On Monday, Feb. 9, Tricia McLaughlin, assistant secretary at the Department of Homeland Security, said: “While ICE law enforcement was being demonized at the Super Bowl, the heroic men and women of ICE continued risking their lives to arrest criminal illegal alien murderers, pedophiles, and rapists from our communities.”
McLaughlin is the same administration spokesperson who said after the murder of Renée Good: “Dangerous criminals — whether they be illegal aliens or U.S. citizens — are turning their vehicles into weapons to attack ICE.”
After the murder of Alex Pretti by federal agents, McLaughlin falsely told news outlets Pretti “violently resisted” immigration officers and appeared to be “an individual wanted to do maximum damage and massacre law enforcement.”
Her latest claims — which are mainstays of Republican talking points — are debunked by her own department’s internal reports, as noted by CBS News and other major outlets.
On Monday, McLaughlin falsely claimed “70% of ICE arrests are of illegal aliens charged or convicted of a crime in the U.S.”
Data from DHS show instead that less than 14% of nearly 400,000 immigrants arrested by ICE in the past year had charges or convictions for violent criminal offenses. (The data in the DHS document do not include arrests by Border Patrol agents.)
The administration’s own data show nearly 60% of those arrested by ICE over the past year had criminal charges or convictions but the majority of the charges were not for violent crimes. In fact, less than 2% of those arrested had homicide or sexual assault charges or convictions. Another 2% of those taken into ICE custody were accused of being gang members.
Further, nearly 40% of all those arrested by ICE in Trump’s first year back in office did not have any criminal records at all. Being in the country illegally is a civil offense, not a criminal offense.
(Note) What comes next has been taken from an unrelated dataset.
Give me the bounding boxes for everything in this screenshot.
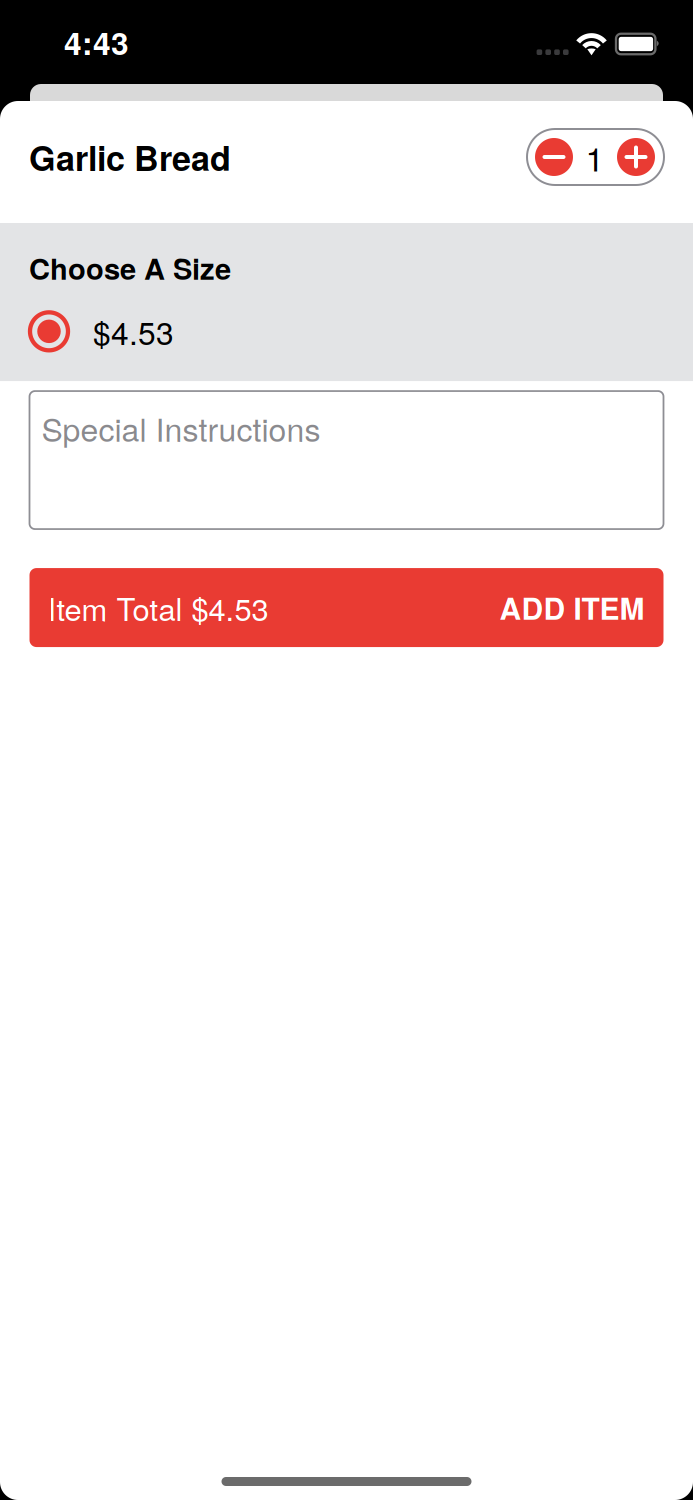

And despite Trump’s continued talk about immigrant gang members infiltrating the country, only 2% of ICE arrests in the past year involved people with alleged gang affiliations.
Meanwhile, the American Immigration Council reports:
- The number of people held in ICE detention on any given day increased by more than 75% in one year.
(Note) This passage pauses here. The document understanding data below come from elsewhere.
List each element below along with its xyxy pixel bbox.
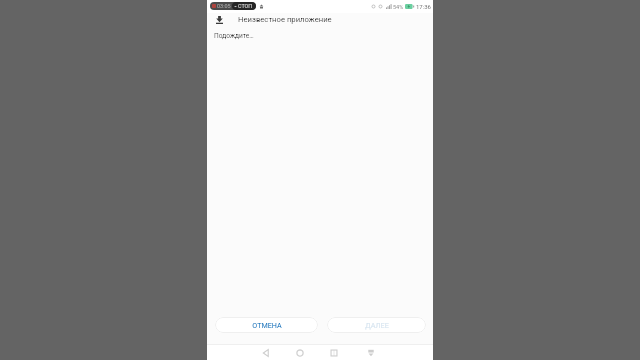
staticText: 54%	[393, 4, 404, 10]
button[interactable]: Recent apps	[325, 344, 343, 360]
staticText: ДАЛЕЕ	[365, 321, 389, 329]
button[interactable]: Screen recording	[210, 2, 256, 10]
staticText: 17:36	[416, 3, 431, 10]
button[interactable]: Hide navigation bar	[362, 344, 380, 360]
button[interactable]: ОТМЕНА	[215, 317, 318, 333]
button[interactable]: Home	[291, 344, 309, 360]
staticText: Неизвестное приложение	[238, 15, 332, 24]
staticText: Подождите…	[214, 32, 254, 40]
button[interactable]: Install package	[212, 13, 226, 27]
staticText: 03:05	[217, 3, 231, 9]
staticText: ОТМЕНА	[252, 321, 282, 329]
staticText: СТОП	[238, 3, 253, 9]
button[interactable]: ДАЛЕЕ	[327, 317, 426, 333]
button[interactable]: Back	[257, 344, 275, 360]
- By the end of November 2025, ICE was using 104 more facilities for immigration detention than at the start of the year, a 91% increase.
- The Trump administration has dramatically changed the profile of who is being arrested by increasing the use of “at-large” arrests in American communities by 600%, leading to an unprecedented deployment of federal law enforcement.
- With the funding provided by the One Big Beautiful Bill Act, ICE has enough funding to operate upward of 135,000 detention beds through the end of FY 2029.
- These changes in arrest practices have led to a 2,450% increase in the number of people with no criminal record being held in ICE detention on any given day.
- President Trump’s executive order calling for the maximum use of detention has created a “no release” system where increasingly few individuals are able to seek release on bond. By the end of November 2025, discretionary releases from detention fell by 87%.
- With release on bond no longer an option for many people seeking relief, and deleterious conditions inside facilities, immigrants are increasingly giving up. As of November 2025, 14.3 people were deported directly from detention for every one person released from ICE detention pending a hearing.